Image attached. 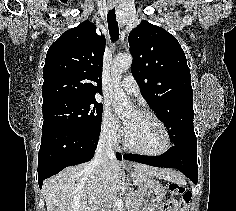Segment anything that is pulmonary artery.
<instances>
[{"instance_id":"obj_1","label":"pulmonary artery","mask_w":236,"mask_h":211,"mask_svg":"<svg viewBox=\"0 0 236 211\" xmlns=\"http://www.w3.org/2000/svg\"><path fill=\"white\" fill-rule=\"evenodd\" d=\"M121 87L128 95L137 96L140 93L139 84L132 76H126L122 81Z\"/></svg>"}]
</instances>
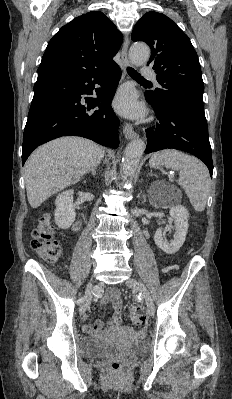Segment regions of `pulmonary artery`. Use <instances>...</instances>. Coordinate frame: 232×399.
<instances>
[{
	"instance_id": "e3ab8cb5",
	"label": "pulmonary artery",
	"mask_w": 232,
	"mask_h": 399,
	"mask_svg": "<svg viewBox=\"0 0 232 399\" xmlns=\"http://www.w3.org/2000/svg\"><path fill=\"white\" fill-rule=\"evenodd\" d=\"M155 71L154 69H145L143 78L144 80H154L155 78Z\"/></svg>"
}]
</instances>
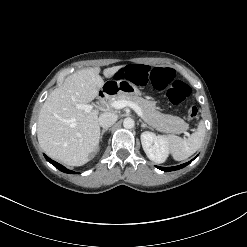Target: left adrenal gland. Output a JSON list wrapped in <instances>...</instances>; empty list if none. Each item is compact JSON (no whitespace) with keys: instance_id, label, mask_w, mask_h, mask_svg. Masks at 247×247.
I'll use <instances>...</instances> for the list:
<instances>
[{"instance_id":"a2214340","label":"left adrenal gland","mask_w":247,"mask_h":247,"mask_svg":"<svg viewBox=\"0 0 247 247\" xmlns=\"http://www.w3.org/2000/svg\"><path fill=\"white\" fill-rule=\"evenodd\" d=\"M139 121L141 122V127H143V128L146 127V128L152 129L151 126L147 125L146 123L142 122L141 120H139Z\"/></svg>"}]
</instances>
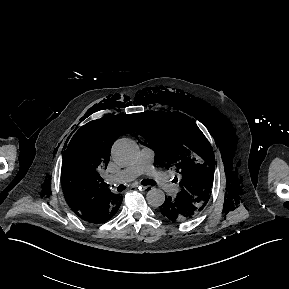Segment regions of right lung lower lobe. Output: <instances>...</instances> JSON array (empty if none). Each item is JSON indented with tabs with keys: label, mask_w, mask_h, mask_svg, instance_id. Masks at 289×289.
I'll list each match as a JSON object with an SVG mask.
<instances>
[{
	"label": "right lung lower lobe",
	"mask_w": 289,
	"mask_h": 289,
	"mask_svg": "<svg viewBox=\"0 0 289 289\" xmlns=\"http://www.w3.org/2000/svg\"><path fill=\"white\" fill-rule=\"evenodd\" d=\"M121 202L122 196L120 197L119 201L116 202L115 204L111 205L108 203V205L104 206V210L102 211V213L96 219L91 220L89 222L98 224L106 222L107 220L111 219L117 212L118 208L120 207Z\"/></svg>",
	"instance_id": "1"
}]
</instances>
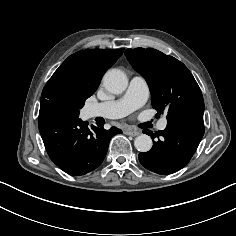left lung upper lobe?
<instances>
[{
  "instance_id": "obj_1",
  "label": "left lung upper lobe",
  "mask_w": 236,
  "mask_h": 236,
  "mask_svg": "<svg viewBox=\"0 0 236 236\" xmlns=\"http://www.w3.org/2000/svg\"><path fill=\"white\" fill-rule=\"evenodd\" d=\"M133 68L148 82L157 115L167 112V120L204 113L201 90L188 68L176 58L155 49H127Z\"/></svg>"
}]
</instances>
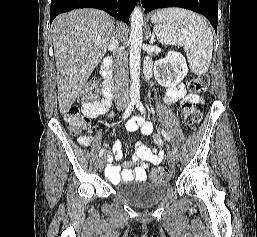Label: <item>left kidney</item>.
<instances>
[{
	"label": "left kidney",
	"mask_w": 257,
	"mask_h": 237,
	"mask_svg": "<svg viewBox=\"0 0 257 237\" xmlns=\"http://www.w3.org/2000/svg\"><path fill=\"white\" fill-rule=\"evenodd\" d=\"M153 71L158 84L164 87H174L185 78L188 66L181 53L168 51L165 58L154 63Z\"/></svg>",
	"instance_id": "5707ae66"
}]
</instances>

####################

= Aim of the task =
Would you please copy, exactly and only, the lines from the one with "Target: left adrenal" through the end of the entries above, skipping every picture?

= Completed exercise =
Target: left adrenal gland. Output a JSON list wrapped in <instances>...</instances>; empty list if none. Each item is compact JSON (no whitespace) with keys: instance_id, label, mask_w, mask_h, mask_svg. Masks at 247×247.
I'll use <instances>...</instances> for the list:
<instances>
[{"instance_id":"a2214340","label":"left adrenal gland","mask_w":247,"mask_h":247,"mask_svg":"<svg viewBox=\"0 0 247 247\" xmlns=\"http://www.w3.org/2000/svg\"><path fill=\"white\" fill-rule=\"evenodd\" d=\"M139 121L141 122V127H143V128L146 127V128L152 129L151 126L147 125L146 123L142 122L141 120H139Z\"/></svg>"}]
</instances>
Segment regions of right lung lower lobe. Output: <instances>...</instances> JSON array (empty if none). Each item is JSON indented with tabs with keys: label, mask_w, mask_h, mask_svg, instance_id. Masks at 289×289.
I'll list each match as a JSON object with an SVG mask.
<instances>
[{
	"label": "right lung lower lobe",
	"mask_w": 289,
	"mask_h": 289,
	"mask_svg": "<svg viewBox=\"0 0 289 289\" xmlns=\"http://www.w3.org/2000/svg\"><path fill=\"white\" fill-rule=\"evenodd\" d=\"M121 202L122 196L120 197L119 201L116 202L115 204L111 205L108 203V205L104 206V210L102 211V213L96 219L91 220L89 222L98 224L106 222L107 220L111 219L117 212L118 208L120 207Z\"/></svg>",
	"instance_id": "1"
}]
</instances>
left lung upper lobe?
<instances>
[{
  "instance_id": "obj_1",
  "label": "left lung upper lobe",
  "mask_w": 236,
  "mask_h": 236,
  "mask_svg": "<svg viewBox=\"0 0 236 236\" xmlns=\"http://www.w3.org/2000/svg\"><path fill=\"white\" fill-rule=\"evenodd\" d=\"M133 68L148 82L157 115L167 112V120L204 113L201 90L188 68L176 58L155 49H127Z\"/></svg>"
}]
</instances>
Label: <item>left kidney</item>.
<instances>
[{
	"label": "left kidney",
	"mask_w": 257,
	"mask_h": 237,
	"mask_svg": "<svg viewBox=\"0 0 257 237\" xmlns=\"http://www.w3.org/2000/svg\"><path fill=\"white\" fill-rule=\"evenodd\" d=\"M153 71L158 84L164 87H174L185 78L188 66L181 53L168 51L165 58L154 63Z\"/></svg>",
	"instance_id": "5707ae66"
}]
</instances>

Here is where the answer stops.